▸ WORK REQUEST
Which of the lines in the data below contain the string "Карданный"? Copy each of them.

▸ DATA FOR THIS EXERCISE
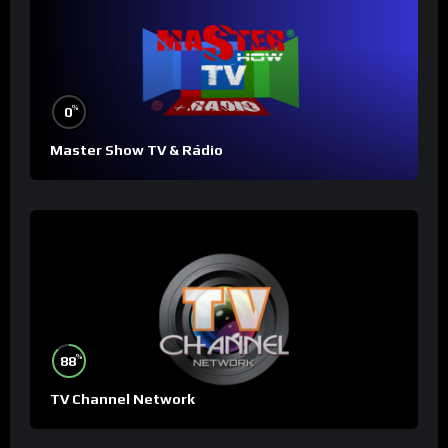
%
0
Master Show TV & Rádio
%
88
TV Channel Network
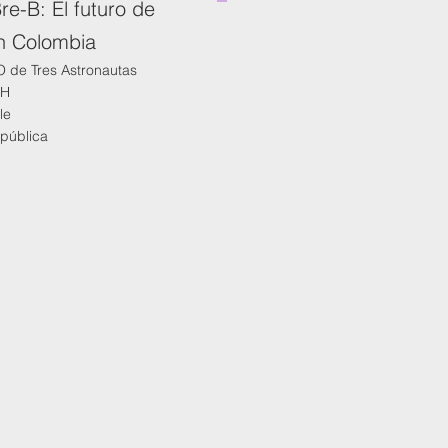
re-B: El futuro de
n Colombia
O de Tres Astronautas
CH
le
epública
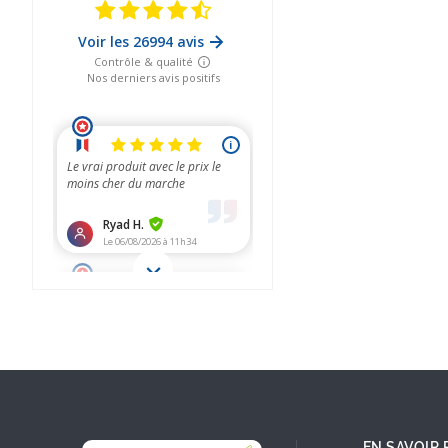
EN SAVOIR 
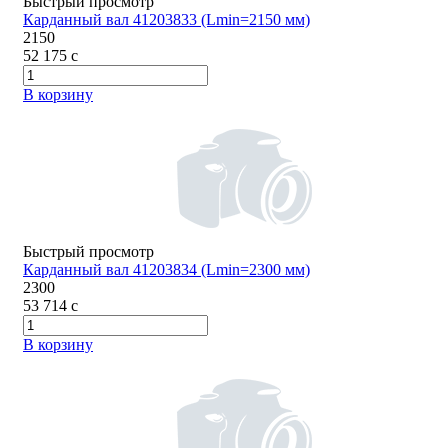
Быстрый просмотр
Карданный вал 41203833 (Lmin=2150 мм)
2150
52 175
c
В корзину
Быстрый просмотр
Карданный вал 41203834 (Lmin=2300 мм)
2300
53 714
c
В корзину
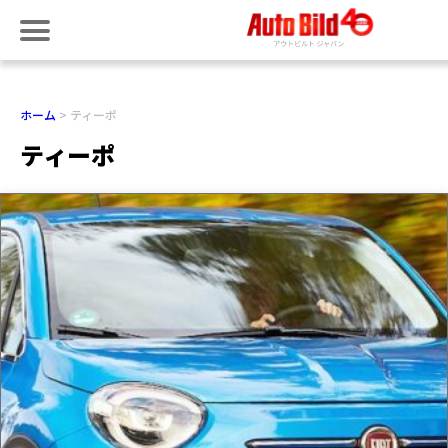
ホーム
ティーポ
ティーポ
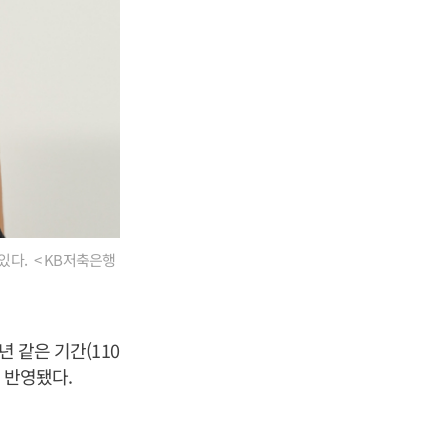
있다. < KB저축은행
년 같은 기간(110
 반영됐다.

▸ TASK SOLUTION
Карданный вал 41203833 (Lmin=2150 мм)
Карданный вал 41203834 (Lmin=2300 мм)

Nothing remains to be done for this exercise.